I think the reason is how and what is captured by lambdas you pass to Parallel.Invoke.
In first case (when Parallel.Invoke is inside QuickSort method):
Parallel.Invoke(
() => QuickSort(array, left, j),
() => QuickSort(array, i, right)
);
You capture 5 variables, all of which are used throughout the whole QuickSort method. All those variables become fields of compiler generated class. That means whole QuickSort method now works with object fields and not local variables. If you decompile that method you'll see something like this:
var cDisplayClass20 = new SomeCompilerGeneratedClass();
cDisplayClass20.array = array;
cDisplayClass20.left = left;
cDisplayClass20.right = right;
cDisplayClass20.i = cDisplayClass20.left;
cDisplayClass20.j = cDisplayClass20.right;
int num1 = cDisplayClass20.array[(cDisplayClass20.left + cDisplayClass20.right) / 2];
while (cDisplayClass20.i <= cDisplayClass20.j) // field access
{
while (cDisplayClass20.array[cDisplayClass20.i] < num1) // field access
cDisplayClass20.i++;
while (cDisplayClass20.array[cDisplayClass20.j] > num1) // and again
cDisplayClass20.j--;
if (cDisplayClass20.i <= cDisplayClass20.j) // again field access
{
// they are everywhere
int num2 = cDisplayClass20.array[cDisplayClass20.i];
cDisplayClass20.array[cDisplayClass20.i] = cDisplayClass20.array[cDisplayClass20.j];
cDisplayClass20.array[cDisplayClass20.j] = num2;
cDisplayClass20.i++;
cDisplayClass20.j--;
}
}
Which confirms point above.
However if you move Parallel.Invoke to separate method, that is no longer the case. 5 variables are still captured, but that does not affect whole QuickSort method, because capture now happens inside separate ParallelInvoke method, and so is localized. The QuickSort still works with local variables and not fields of compiler generated class. If you decompile version with separate method, it will look exactly like you wrote:
int index1 = left;
int index2 = right;
int num1 = array[(left + right) / 2];
while (index1 <= index2) // local variables
{
while (array[index1] < num1) // num1 is local variable
++index1;
while (array[index2] > num1)
--index2;
if (index1 <= index2) // local variables again
{
int num2 = array[index1];
array[index1] = array[index2];
array[index2] = num2;
++index1;
--index2;
}
}
...
Now, I assume that accessing object fields (which are generally on heap) is somewhat slower than accessing local variables (which are generally on stack \ in CPU register), hence version with separate method is faster. Eric Lippert also notes in comments that:
The jitter will likely do a worse job with the fields than it will
with the locals because it will not enregister them as aggressively.

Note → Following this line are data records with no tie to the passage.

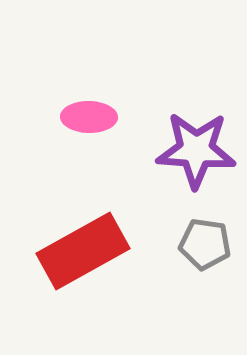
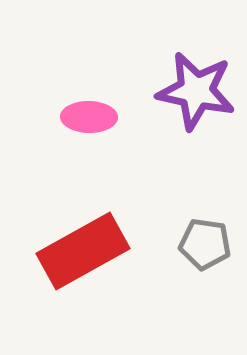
purple star: moved 59 px up; rotated 8 degrees clockwise
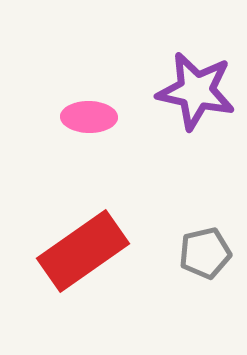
gray pentagon: moved 9 px down; rotated 21 degrees counterclockwise
red rectangle: rotated 6 degrees counterclockwise
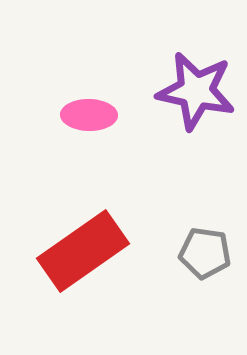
pink ellipse: moved 2 px up
gray pentagon: rotated 21 degrees clockwise
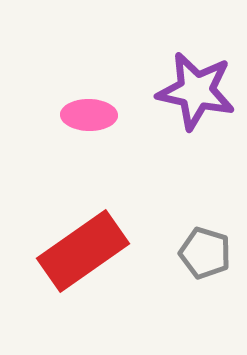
gray pentagon: rotated 9 degrees clockwise
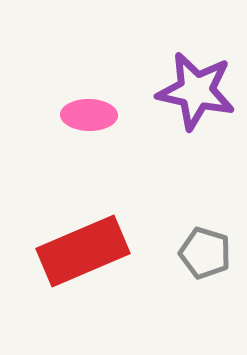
red rectangle: rotated 12 degrees clockwise
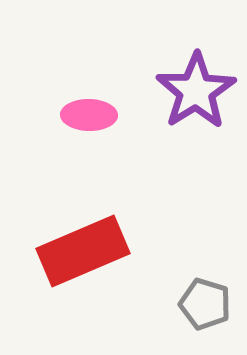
purple star: rotated 28 degrees clockwise
gray pentagon: moved 51 px down
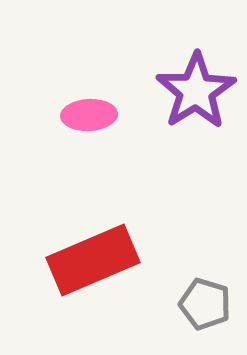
pink ellipse: rotated 4 degrees counterclockwise
red rectangle: moved 10 px right, 9 px down
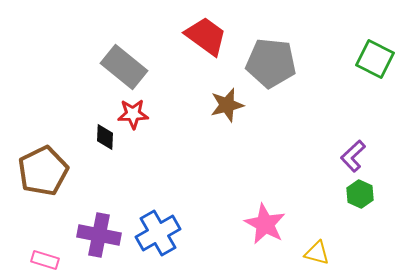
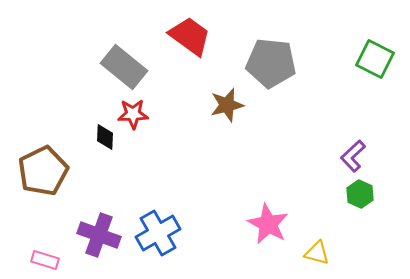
red trapezoid: moved 16 px left
pink star: moved 3 px right
purple cross: rotated 9 degrees clockwise
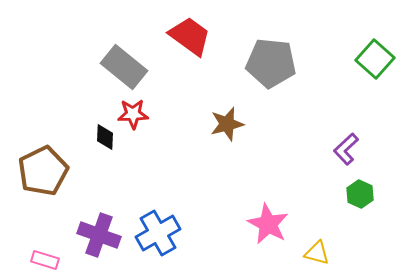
green square: rotated 15 degrees clockwise
brown star: moved 19 px down
purple L-shape: moved 7 px left, 7 px up
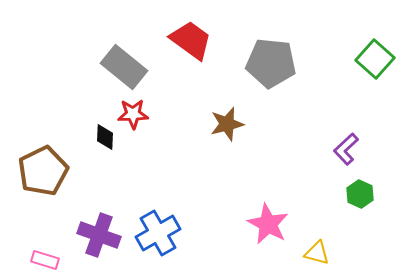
red trapezoid: moved 1 px right, 4 px down
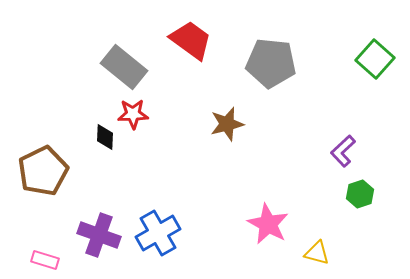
purple L-shape: moved 3 px left, 2 px down
green hexagon: rotated 16 degrees clockwise
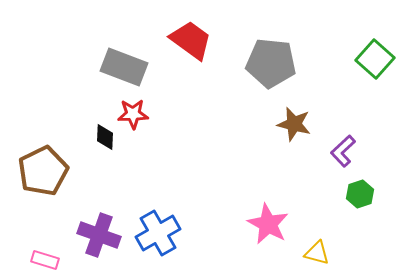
gray rectangle: rotated 18 degrees counterclockwise
brown star: moved 67 px right; rotated 28 degrees clockwise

You can confirm the above by modifying your first version like this:
private static void QuickSort(int[] array, int left, int right) {
var i = left;
var j = right;
var m = array[(left + right) / 2];
while (i <= j) {
while (array[i] < m) {
i++;
}
while (array[j] > m) {
j--;
}
if (i <= j) {
var t = array[i];
array[i] = array[j];
array[j] = t;
i++;
j--;
}
}
if (j - left > Threshold && right - i > Threshold) {
// copy all variables you pass to lambda
// so that their capture does not affect the whole method
var tmpArray = array;
var tmpLeft = left;
var tmpJ = j;
var tmpI = i;
var tmpRight = right;
Parallel.Invoke(
() => QuickSort(tmpArray, tmpLeft, tmpJ),
() => QuickSort(tmpArray, tmpI, tmpRight)
);
}
else {
if (j > left) {
QuickSort(array, left, j);
}
if (i < right) {
QuickSort(array, i, right);
}
}
}
}
Then execution time of both approaches will be the same.
As #Eugene mentions in comments and in his answer - there might be other things that slow this down besides field vs local variable access - such as construction and (potentially) garbage collection of compiler-generated classes mentioned above. However, these are all consequences of the same source root - capturing local variables in closure in different ways.
!!!!!!!!! This answer is not actual for now !!!!!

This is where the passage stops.